À Mekelle, la capitale provinciale, les habitants se disent coupés du monde.

Les employés de la Homesweetland School impriment, perforent du papier, vendent des livres et de la musique. Des activités annexes pour survivre. Les cours sont suspendus à cause du Covid et son cybercafé, réputé comme le plus rapide de la ville, ne fonctionne plus depuis le début du conflit. Mule Nandesta, l'un des responsables.

« Internet s'est arrêté partout en même temps. Aujourd'hui, on a beaucoup de factures impayées. Heureusement, le propriétaire ne nous expulse pas. Nous recevons toujours un peu d'argent grâce à nos cours d'anglais en ligne sur Youtube car des gens hors du Tigré regardent notre chaîne. »

Sans internet, le Tigré est en quelques sortes coupé du monde. Mohamed Awul, 27 ans, accuse le gouvernement. « C'est une décision politique qui viole les droits humains. Le pouvoir nous coupe parce qu'il n'aime pas les Tigréens. L'accès à internet est un droit et on nous l'a pris. On veut nous maintenir dans l'ignorance. C'est une sorte de châtiment. »
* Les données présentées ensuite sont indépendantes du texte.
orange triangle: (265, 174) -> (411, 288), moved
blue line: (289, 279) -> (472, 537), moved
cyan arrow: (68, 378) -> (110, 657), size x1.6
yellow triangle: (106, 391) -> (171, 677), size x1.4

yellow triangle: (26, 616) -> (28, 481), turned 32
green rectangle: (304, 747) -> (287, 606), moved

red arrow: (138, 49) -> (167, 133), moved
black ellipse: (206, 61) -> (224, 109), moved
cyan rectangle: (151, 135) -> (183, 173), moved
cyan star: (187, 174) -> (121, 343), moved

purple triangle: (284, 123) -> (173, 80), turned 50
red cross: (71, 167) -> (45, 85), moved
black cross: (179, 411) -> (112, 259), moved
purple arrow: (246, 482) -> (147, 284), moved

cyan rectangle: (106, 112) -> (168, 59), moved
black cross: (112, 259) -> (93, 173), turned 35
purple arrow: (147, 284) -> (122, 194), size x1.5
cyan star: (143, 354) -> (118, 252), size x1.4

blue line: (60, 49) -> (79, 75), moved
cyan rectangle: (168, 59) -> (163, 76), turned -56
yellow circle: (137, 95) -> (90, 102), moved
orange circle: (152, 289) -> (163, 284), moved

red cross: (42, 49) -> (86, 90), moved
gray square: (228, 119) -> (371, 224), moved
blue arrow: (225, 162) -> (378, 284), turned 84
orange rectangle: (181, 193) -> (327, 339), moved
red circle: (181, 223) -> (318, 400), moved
Depuis environ une semaine, quelques endroits de la ville ont récupéré du réseau. Fasil, 20 ans, a pu se connecter pour la première fois depuis six mois, en allant dans un hôtel. « Tous les messages sont arrivés en même temps. Je me suis demandé comment c'était possible d'en recevoir autant. Ça m'a fait du bien, et en même temps j'avais raté tellement de choses. J'essayais d'apprendre sur le net, de suivre des cours en ligne pour changer ma vie, mais tout est coupé. On se sent très mal à cause de ça. On se met à détester nos vies. »

Pour éviter d'être envahis par des gens cherchant désespérément du réseau, des hôtels changent désormais chaque jour le mot de passe de leur wifi réservé aux clients.

■ Une déclaration choc

Le chef de l'Église orthodoxe du pays a dénoncé vendredi 7 mai un génocide des Tigréens. Alors que le conflit dure depuis novembre, le patriarche Abune Mathias a accusé le pouvoir éthiopien de vouloir détruire le peuple tigréen. Lui-même originaire du Tigré, le religieux s'est exprimé dans une vidéo enregistrée il y a un mois par un humanitaire américain qui a pu sortir le document du pays avant de le diffuser. Abune Mathias y explique avoir plusieurs fois tenté de parler, mais que le pouvoir l'avait censuré.